The reason for the demand for champagne walls

 

While on the surface, the rise in popularity of champagne walls might seem like just another social media-fueled fad, it’s really because they’re a cost saving measure for parties and weddings.

Up to half the cost of a wedding is rental, catering, and related services. A champagne wall – a wall-mounted rack full of glasses of champagne – replaces a waiter, since it’s self-serve and often also replaces an emcee, since it guides guests to their next activity. Many popular champagne wall designs have slogans like “Sip and Be Seated”. And since it’s vertical, it replaces a table, meaning that for events in small venues, it creates more open space. This is one reason champagne walls have spread from weddings to house parties, with growing demand on sites like Amazon.

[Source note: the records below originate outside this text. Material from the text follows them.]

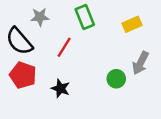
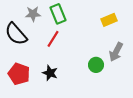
green rectangle: (85, 17) -> (58, 14), moved
red pentagon: (23, 75) -> (19, 74), moved

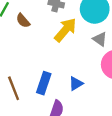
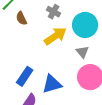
blue triangle: (76, 83) -> (52, 84), size x1.5

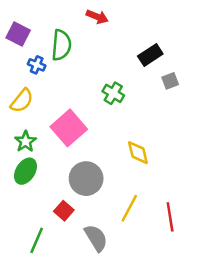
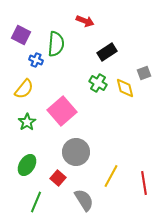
black rectangle: (150, 55) -> (107, 52), moved
yellow diamond: (138, 153) -> (125, 88), moved
green ellipse: (25, 171) -> (27, 165), moved

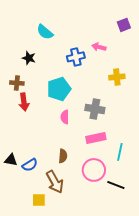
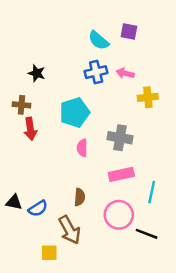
purple square: (124, 25) -> (129, 32), moved, turned 32
cyan semicircle: (45, 32) -> (99, 40), moved
pink arrow: (99, 47) -> (125, 73), moved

But with spend on services declining through the use of products like champagne walls and grazing tables, why is the average spend on weddings growing? It turns out that traditions are changing. While brides’ parents historically covered the cost of the wedding, bride’s and groom’s families are increasingly splitting costs, allowing for increased total spend while individual spend is still lower than before.

Etsy and the champagne wall marketplace

 

Personalization of the ceremony is the other reason behind growing wedding spend. The prevalence of images from other peoples’ weddings across social media has led to a greater desire to stand out and avoid hosting a wedding that everybody has already seen on Instagram.

While weddings are partly a social event, they’re also partly a marketing event—one purpose for weddings, historically, was to announce to as many people as possible that the couple in question had gotten married. Wedding hosts are increasingly encouraging guests to post photos with a wedding-specific hashtag, the modern equivalent to a millennia-old tradition.

And since weddings get planned online, the biggest wedding trends are the ones that make it onto social media sites. These platforms place a premium on visual trends, and, especially for Instagram, trends that work not just as something photogenic but as something that can be posed next to. The champagne wall is a conveyor belt for content: it gives wedding guests somewhere to briefly stand and get photographed, and then implicitly encourages them to move on and make room for the next guest.

Since champagne walls are a craft product, they’re sometimes sold on Etsy. Uniquely, Etsy sellers often suggest renting rather than buying it, and give customers discounts if they can pick it up and return it themselves. While Etsy has a robust business supporting the sale of craft products, it doesn’t directly support rentals, so products that lend themselves to renting require off-site arrangements to finalize the transaction. The use of Etsy shows that some platforms aggregate so much demand that it’s better to use the site for a purpose other than its intended one than to try to hunt down customers on a rental-specific site.